The user says: "Show me what reports you have, then run the DNS error one for the last hour."

```bash
python scripts/list_reports.py
python scripts/show_report.py dns_error_rate
python scripts/run_report.py dns_error_rate --hours 1 > dns_errors.html
```

### Example 4 — Programmatic JSON for post-processing

```bash
python scripts/run_report.py active_connections --hours 1 --format json > conn.json
jq '.data_sources.proto_ds[] | {protocol, session_count}' conn.json
```

## Parallelism (why this skill is fast)

A report with N investigation queries no longer takes `N × 12s` of pure
rate-gating.

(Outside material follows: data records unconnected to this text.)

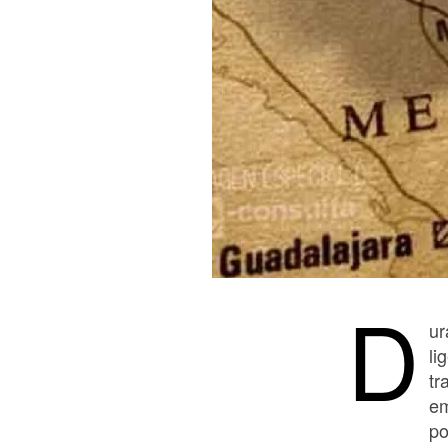
D
ur
li
tr
em
po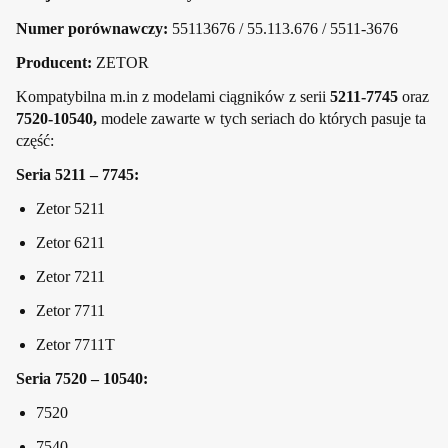
Numer porównawczy:
55113676 / 55.113.676 / 5511-3676
Producent:
ZETOR
Kompatybilna m.in z modelami ciągników z serii
5211-7745
oraz
7520-10540,
modele zawarte w tych seriach do których pasuje ta
część:
Seria 5211 – 7745:
Zetor 5211
Zetor 6211
Zetor 7211
Zetor 7711
Zetor 7711T
Seria 7520 – 10540:
7520
7540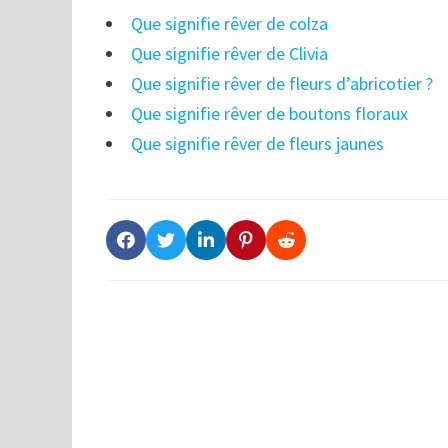
Que signifie rêver de colza
Que signifie rêver de Clivia
Que signifie rêver de fleurs d’abricotier ?
Que signifie rêver de boutons floraux
Que signifie rêver de fleurs jaunes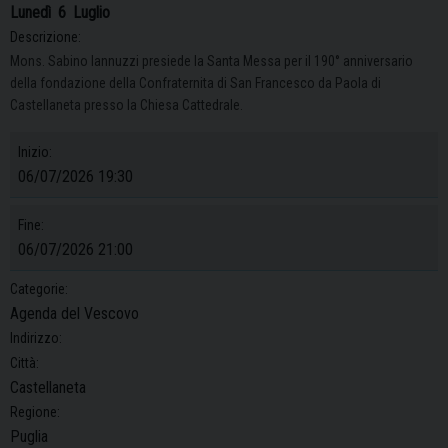
Lunedì
6
Luglio
Descrizione:
Mons. Sabino Iannuzzi presiede la Santa Messa per il 190° anniversario
della fondazione della Confraternita di San Francesco da Paola di
Castellaneta presso la Chiesa Cattedrale.
Inizio:
06/07/2026 19:30
Fine:
06/07/2026 21:00
Categorie:
Agenda del Vescovo
Indirizzo:
Città:
Castellaneta
Regione:
Puglia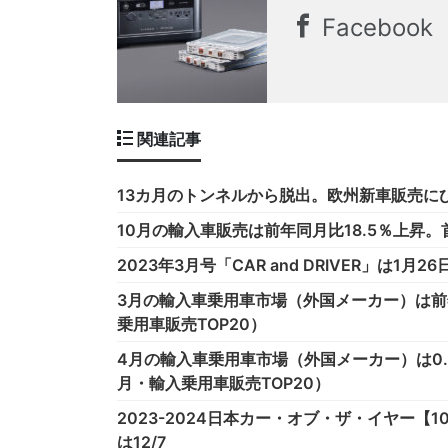
Facebook
関連記事
13カ月のトンネルから脱出。欧州新車販売にひ
10月の輸入車販売は前年同月比18.5％上昇
2023年3月号「CAR and DRIVER」は1月
3月の輸入車乗用車市場（外国メーカー）は前年
乗用車販売TOP20）
4月の輸入車乗用車市場（外国メーカー）は0.
月・輸入乗用車販売TOP20）
2023-2024日本カー・オブ・ザ・イヤー【
は12/7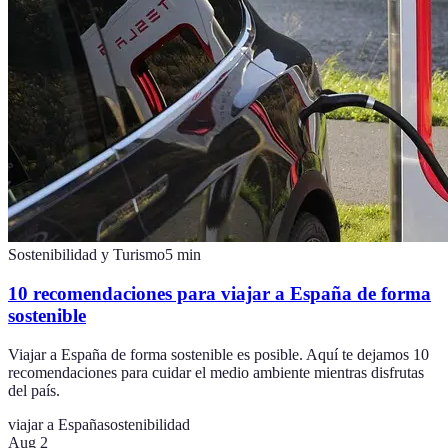
Sostenibilidad y Turismo
5
min
10 recomendaciones para viajar a España de forma
sostenible
Viajar a España de forma sostenible es posible. Aquí te dejamos 10
recomendaciones para cuidar el medio ambiente mientras disfrutas
del país.
viajar a España
sostenibilidad
Aug 2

The token bucket inside `engine/client.py` allows bursts up to
5 in-flight requests, and `engine/executor.py` runs every data source
concurrently. Wall-clock time is now bounded by the slowest single query plus
one polling cycle, not by the sum of all queries.

If you suspect a query is slow, check the `Report Metadata` footer in the
output — it lists per-source `request_id`, `row_count`, and `duration_ms`.

## Configuration

Credentials are loaded from environment variables, optionally bootstrapped
from the centralized repo-root `.env` file. Do not create or use a
skill-local `.env`, and do not fall back to `~/.vectra/credentials.env`.
Existing exported environment variables still win over values loaded from
repo-root `.env`.

Required:

- `VECTRA_BASE_URL` (e.g. `https://acme.cc1.portal.vectra.ai/api/v3.4`)
- `VECTRA_CLIENT_ID`
- `VECTRA_CLIENT_SECRET`

Optional:

- `VECTRA_OAUTH_TOKEN_URL` (defaults to `<base host>/oauth2/token`)
- `VECTRA_RATE_LIMIT_REQUESTS` (default `5`)
- `VECTRA_RATE_LIMIT_PERIOD_SEC` (default `60`)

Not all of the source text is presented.